Pablo FLYE : « La participation citoyenne est au cœur de la réussite et de l’appropriation des idées »

Quel est votre rapport au territoire et à notre environnement meurthe-et-mosellan ?

J’ai grandi à Pont-à-Mousson, dans un environnement industriel. Ce territoire porte une réalité et un poids du passé post-industriel, ainsi qu’une pression économique qui ne permettent pas de le caractériser comme un territoire écologique. La population n’est pas naturellement portée vers les questions environnementales.  C’est un fait et une réalité ! Grandir dans un tel territoire post-industriel quand on s‘intéresse aux questions d’écologie est donc un vrai défi.

Avez-vous un « coin de nature » en particulier en Meurthe-et-Moselle ?

Mars-le-Tour, un village qui fait partie de mon enfance et qui me manque. J’aime aussi emprunter la voie verte de la Moselle à vélo.

Votre engagement puise sa source dans une histoire de famille…

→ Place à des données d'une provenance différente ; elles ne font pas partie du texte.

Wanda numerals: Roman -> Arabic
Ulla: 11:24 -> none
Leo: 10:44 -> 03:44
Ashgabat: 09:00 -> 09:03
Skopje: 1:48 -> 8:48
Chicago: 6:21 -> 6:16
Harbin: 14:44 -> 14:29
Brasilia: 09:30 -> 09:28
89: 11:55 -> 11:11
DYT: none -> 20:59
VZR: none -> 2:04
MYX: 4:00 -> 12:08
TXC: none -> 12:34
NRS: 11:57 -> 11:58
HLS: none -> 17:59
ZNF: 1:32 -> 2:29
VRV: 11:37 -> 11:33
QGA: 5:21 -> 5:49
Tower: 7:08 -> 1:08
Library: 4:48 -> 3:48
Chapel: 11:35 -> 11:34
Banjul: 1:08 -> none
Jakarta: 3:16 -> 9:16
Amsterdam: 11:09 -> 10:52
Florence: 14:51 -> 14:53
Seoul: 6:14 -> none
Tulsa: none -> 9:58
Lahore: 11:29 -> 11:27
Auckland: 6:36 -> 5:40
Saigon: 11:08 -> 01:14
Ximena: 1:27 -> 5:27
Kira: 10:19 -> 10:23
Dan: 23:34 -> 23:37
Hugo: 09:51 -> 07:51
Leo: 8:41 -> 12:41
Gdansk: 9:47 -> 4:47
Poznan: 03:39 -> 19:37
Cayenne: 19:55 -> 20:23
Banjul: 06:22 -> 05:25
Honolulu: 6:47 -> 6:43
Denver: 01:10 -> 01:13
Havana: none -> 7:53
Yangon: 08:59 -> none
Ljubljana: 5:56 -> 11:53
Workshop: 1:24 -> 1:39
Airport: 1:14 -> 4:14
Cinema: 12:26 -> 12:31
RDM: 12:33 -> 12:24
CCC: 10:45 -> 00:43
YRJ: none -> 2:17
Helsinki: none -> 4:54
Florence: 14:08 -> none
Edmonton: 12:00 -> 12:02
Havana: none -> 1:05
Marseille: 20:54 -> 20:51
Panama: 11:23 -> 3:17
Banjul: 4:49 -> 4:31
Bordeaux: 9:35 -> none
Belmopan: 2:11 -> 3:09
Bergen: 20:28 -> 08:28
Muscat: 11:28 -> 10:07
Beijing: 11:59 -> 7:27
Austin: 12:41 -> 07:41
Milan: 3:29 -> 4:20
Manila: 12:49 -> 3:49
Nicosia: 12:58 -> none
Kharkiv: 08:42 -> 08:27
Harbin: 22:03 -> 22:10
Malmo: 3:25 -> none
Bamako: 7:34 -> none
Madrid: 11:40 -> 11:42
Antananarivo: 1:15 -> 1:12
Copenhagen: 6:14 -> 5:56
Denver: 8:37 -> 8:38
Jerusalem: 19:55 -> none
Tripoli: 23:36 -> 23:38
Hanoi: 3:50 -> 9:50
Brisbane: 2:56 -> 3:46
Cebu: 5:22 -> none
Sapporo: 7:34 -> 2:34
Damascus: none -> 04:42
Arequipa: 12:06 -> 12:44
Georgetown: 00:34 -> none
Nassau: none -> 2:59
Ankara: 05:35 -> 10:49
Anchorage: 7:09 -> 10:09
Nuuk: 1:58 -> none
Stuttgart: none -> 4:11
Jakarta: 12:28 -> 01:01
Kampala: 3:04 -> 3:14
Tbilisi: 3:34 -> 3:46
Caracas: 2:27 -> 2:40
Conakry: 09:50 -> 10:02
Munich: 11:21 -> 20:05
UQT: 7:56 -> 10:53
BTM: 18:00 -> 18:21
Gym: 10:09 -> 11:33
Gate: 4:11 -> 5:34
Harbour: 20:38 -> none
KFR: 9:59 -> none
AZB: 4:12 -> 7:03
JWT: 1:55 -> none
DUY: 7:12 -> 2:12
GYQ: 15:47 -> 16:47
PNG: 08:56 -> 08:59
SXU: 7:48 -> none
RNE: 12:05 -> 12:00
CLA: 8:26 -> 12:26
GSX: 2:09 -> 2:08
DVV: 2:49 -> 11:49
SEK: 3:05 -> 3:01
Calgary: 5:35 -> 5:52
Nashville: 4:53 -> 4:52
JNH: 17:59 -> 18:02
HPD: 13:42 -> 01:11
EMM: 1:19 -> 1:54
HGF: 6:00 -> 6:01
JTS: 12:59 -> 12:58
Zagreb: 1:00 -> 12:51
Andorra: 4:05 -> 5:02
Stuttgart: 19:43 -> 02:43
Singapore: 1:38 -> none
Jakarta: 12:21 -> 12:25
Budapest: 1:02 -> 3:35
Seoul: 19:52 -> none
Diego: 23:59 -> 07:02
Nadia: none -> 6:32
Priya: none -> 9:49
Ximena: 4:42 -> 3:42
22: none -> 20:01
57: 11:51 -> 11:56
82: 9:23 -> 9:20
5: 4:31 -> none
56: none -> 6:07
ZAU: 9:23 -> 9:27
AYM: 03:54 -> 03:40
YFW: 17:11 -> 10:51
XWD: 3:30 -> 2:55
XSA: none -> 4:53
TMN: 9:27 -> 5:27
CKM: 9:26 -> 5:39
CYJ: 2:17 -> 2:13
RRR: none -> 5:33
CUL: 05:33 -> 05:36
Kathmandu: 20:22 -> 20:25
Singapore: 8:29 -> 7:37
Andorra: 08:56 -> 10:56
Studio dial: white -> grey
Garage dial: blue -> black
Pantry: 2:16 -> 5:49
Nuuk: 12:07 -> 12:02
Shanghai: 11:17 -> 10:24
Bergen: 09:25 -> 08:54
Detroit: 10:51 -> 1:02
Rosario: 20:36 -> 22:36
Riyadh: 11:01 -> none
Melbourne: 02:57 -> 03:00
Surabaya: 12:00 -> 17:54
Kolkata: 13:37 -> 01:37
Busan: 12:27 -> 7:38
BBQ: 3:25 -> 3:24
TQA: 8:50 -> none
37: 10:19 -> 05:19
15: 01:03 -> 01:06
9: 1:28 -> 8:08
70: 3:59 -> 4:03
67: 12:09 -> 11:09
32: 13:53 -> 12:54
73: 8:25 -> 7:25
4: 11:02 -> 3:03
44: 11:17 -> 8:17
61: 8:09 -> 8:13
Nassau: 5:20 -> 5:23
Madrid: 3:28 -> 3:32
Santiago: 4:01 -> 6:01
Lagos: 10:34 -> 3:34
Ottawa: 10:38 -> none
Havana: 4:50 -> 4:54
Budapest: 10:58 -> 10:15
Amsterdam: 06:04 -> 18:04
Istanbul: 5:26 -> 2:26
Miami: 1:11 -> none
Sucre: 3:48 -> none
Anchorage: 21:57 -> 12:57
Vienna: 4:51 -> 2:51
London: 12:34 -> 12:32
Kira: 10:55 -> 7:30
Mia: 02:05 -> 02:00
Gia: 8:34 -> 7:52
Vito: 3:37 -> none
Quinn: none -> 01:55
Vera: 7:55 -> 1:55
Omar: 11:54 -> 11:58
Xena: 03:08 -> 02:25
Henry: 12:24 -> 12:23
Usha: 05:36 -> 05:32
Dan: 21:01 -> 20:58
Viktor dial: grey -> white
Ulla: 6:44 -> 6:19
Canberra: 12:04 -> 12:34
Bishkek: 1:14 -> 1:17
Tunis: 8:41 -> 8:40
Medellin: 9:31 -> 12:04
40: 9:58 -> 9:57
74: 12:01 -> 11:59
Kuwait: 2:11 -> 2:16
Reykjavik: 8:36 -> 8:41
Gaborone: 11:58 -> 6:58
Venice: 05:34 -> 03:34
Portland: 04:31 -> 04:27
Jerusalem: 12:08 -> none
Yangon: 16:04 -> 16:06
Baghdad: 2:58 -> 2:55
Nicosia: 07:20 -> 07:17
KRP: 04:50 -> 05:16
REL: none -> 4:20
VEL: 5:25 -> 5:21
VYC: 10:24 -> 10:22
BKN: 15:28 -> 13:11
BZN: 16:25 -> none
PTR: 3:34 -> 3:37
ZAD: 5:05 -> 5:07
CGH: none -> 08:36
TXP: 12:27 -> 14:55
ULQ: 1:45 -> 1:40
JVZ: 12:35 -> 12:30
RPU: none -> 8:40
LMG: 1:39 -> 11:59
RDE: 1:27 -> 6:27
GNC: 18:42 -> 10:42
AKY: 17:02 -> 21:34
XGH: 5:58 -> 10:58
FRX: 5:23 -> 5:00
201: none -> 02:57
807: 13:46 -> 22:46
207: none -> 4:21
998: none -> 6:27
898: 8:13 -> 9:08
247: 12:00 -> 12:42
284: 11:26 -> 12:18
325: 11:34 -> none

En effet. Issu d’une famille avec des valeurs fortes, qui se partagent au quotidien, il m’a semblé naturel de poursuivre cet engagement pour les défendre et porter à mon tour ma contribution à la vie démocratique. L’Assemblée départementale des collégiens (ADC) a été le cadre de mes premiers engagements, j’étais déjà acteur de la vie de mon établissement scolaire avant de devenir activiste. J’étais élu collégien et je me souviens parfaitement avoir travaillé pendant deux ans sur la thématique des « valeurs de la République » et d’avoir participer à une clôture de session du Conseil départemental de Meurthe-et-Moselle.

À 15 ans, vous devenez le porte-parole de Fridays for Future France, parlez-nous de cette expérience ?

Les mouvements Youth for climate et Fridays for future ont été d’une richesse extrême, en offrant une voix aux plus jeunes et donc au premier public concerné par ce futur et la crise écologique. Dans cet élan général, j’ai voulu contribuer à faire changer les choses et à faire bouger les gens, d’abord près de chez moi, puis rapidement au niveau national.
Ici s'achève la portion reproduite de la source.